Articulation of the temporomandibular joint (TMJ) generates sounds with specific characteristics known as joint acoustic emissions (AEs). The purpose of this project was to determine if AEs as described by the joint health score (JHS) in children with juvenile idiopathic arthritis (JIA) differ from AEs in healthy children.

METHODS

The investigators implemented a cross-sectional study with age- and sex-matched controls to compare AEs from 4 groups: (1) healthy subjects without TMJ sounds, (2) healthy subjects with TMJ sounds, (3) subjects with JIA without TMJ sounds, and (4) subjects with TMJ sounds. Predictor variables were JIA status (ie JIA/healthy) and joint sounds (present/absent). The outcome variable was AEs. Subjects wore a specialized headset and performed specific jaw movements that generated AEs. AEs were recorded and analyzed using an aggregated decision tree classification model that calculates a JHS for each group.
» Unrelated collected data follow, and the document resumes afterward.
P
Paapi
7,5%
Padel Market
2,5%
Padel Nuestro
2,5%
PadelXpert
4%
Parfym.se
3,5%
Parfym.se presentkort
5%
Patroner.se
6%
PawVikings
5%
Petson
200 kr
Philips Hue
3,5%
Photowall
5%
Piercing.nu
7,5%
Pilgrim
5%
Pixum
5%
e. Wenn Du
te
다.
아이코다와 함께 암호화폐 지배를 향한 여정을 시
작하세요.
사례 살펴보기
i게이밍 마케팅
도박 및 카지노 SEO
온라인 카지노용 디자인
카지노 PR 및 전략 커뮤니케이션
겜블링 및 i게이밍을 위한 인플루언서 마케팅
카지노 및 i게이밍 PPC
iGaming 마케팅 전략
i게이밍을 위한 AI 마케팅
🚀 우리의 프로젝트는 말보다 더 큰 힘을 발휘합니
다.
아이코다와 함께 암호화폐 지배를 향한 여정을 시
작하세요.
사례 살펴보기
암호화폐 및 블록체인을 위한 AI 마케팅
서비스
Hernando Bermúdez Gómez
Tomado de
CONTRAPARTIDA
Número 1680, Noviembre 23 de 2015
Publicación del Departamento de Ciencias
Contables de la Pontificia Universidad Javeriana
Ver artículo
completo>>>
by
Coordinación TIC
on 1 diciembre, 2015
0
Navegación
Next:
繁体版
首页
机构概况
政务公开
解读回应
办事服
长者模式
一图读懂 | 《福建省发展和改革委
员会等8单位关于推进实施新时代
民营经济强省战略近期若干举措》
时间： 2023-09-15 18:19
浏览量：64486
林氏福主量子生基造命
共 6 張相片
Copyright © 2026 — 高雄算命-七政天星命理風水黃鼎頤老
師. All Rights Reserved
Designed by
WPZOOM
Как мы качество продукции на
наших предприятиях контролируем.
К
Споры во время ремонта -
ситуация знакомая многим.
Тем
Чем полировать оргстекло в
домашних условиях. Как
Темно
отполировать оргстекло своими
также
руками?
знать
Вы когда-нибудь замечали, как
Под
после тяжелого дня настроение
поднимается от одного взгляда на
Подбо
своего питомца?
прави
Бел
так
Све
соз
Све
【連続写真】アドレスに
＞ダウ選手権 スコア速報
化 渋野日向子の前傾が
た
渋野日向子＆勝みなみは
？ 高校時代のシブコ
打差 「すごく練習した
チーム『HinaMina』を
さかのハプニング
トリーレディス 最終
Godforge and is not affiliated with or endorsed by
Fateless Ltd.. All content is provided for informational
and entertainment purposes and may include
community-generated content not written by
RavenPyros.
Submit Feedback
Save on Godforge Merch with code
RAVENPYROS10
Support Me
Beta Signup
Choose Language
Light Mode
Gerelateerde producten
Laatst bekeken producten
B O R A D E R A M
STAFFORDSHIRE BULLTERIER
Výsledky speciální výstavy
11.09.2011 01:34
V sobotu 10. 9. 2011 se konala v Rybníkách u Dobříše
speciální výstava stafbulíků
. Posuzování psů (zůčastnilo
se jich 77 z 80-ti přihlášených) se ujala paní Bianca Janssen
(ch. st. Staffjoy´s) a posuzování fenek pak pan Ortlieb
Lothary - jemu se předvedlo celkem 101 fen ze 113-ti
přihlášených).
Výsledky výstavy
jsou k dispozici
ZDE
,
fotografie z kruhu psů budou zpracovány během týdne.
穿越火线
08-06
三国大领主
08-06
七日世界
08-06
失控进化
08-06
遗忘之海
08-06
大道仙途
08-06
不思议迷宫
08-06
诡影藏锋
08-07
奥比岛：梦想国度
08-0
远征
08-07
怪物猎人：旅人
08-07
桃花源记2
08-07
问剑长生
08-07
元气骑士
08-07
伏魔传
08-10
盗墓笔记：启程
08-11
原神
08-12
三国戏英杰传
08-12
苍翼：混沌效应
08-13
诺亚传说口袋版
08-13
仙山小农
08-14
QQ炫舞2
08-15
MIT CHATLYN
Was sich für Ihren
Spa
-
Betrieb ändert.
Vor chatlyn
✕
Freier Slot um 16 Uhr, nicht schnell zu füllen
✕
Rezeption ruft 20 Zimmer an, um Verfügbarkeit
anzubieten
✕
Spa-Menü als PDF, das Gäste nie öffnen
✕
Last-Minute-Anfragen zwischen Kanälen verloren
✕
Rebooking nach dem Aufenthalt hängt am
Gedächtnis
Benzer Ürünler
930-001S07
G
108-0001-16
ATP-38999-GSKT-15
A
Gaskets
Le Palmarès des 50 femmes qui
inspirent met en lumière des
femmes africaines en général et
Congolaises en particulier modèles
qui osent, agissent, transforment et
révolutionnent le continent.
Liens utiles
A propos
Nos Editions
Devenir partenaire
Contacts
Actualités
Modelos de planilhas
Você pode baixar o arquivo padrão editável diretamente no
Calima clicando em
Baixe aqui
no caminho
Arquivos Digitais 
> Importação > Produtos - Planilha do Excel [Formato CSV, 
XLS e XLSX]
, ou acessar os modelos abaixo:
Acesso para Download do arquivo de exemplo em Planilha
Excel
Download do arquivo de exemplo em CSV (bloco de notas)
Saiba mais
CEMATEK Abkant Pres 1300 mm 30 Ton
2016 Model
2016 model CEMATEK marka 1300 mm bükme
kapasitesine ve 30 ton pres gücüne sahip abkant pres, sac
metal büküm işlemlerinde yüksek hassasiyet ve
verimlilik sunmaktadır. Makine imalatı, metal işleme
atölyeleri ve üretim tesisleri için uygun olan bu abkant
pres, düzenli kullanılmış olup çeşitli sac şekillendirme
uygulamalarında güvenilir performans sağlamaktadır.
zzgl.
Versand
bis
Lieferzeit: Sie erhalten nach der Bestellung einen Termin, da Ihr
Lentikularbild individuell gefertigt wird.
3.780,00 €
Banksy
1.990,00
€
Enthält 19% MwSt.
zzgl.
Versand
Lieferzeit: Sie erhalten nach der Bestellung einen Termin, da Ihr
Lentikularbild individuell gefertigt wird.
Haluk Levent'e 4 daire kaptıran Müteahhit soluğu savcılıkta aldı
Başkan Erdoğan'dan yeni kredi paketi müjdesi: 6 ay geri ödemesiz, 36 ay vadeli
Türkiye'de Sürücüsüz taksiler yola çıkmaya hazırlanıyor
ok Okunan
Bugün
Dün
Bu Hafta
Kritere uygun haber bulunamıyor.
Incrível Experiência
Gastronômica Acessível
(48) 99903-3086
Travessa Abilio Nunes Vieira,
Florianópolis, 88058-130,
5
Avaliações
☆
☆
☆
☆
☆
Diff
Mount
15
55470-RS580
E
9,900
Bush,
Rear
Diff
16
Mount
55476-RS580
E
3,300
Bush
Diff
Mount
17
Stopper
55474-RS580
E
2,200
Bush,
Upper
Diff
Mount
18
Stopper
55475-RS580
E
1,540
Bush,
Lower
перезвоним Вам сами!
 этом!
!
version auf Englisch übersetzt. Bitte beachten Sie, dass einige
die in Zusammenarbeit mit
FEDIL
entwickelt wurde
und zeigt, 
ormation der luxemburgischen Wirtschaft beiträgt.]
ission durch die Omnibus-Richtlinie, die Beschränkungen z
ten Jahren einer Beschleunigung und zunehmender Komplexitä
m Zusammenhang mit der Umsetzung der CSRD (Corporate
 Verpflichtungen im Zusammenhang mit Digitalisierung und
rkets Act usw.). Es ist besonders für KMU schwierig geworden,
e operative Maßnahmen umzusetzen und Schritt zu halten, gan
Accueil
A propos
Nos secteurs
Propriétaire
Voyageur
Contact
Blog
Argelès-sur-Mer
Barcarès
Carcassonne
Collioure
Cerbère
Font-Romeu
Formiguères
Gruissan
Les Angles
JHSs were compared using a receiver operating characteristic curve and classification accuracies. The study team used a 2-tailed unpaired t-test to determine if score distributions were different. Significance was P < .05.

RESULTS

A total of 51 subjects (102 TMJs; 37 females) with an average age of 13.1 years (range, 7 to 18) participated. Children with JIA and TMJ sounds had AEs with large repetitive clicks. Children with JIA without sounds had smaller repetitive clicks. Healthy children had grinding sounds with lower amplitude. The receiver operating characteristic curve had a classification accuracy of 71.6%. This accuracy compares against the gold standard clinical assessment for placing these patients into their groups (JIA vs healthy). JHSs of children with TMJ sounds and children with JIA and TMJ sounds were statistically significant (P < .0001).

CONCLUSION

In our sample, the AE of TMJs in healthy children may be different than that in children with JIA. Assessment of an AE is a promising and noninvasive technique to determine involvement of TMJs in children with JIA.

摘要

目的

颞下颌关节(TMJ)的关节运动产生具有特定特征的声音,称为关节声发射(AE)。本研究旨在确定儿童特发性关节炎(JIA)患者的 TMJ 声发射(AE)是否与健康儿童的 AE 不同。

方法

研究人员实施了一项具有年龄和性别匹配对照的横断面研究,比较了 4 组的 AE:(1)无 TMJ 声音的健康受试者,(2)有 TMJ 声音的健康受试者,(3)无 TMJ 声音的 JIA 受试者,和(4)有 TMJ 声音的 JIA 受试者。预测变量为 JIA 状态(即 JIA/健康)和关节声音(存在/不存在)。结果变量为 AE。受试者佩戴专用耳机并进行特定的下颌运动,以产生 AE。使用聚合决策树分类模型记录和分析 AE,该模型为每个组计算关节健康评分(JHS)。使用接收者操作特征曲线和分类准确率比较 JHS。研究小组使用双侧非配对 t 检验确定得分分布是否不同。P<.05 表示差异具有统计学意义。

结果

共有 51 名受试者(102 个 TMJ;37 名女性)参与,平均年龄为 13.1 岁(范围为 7 至 18 岁)。有 TMJ 声音和 JIA 的儿童的 AE 具有大的重复咔哒声。无声音的 JIA 儿童的 AE 具有较小的重复咔哒声。健康儿童的 AE 声音为研磨声,幅度较低。接收者操作特征曲线的分类准确率为 71.6%。与将这些患者归入其组别的金标准临床评估相比,这一准确性(JIA 与健康)相当。有 TMJ 声音的儿童和有 TMJ 声音和 JIA 的儿童的 JHS 具有统计学意义(P<.0001)。

结论

在我们的样本中,健康儿童 TMJ 的 AE 可能与 JIA 儿童的 AE 不同。AE 的评估是一种有前途的非侵入性技术,可用于确定 JIA 儿童 TMJ 的受累情况。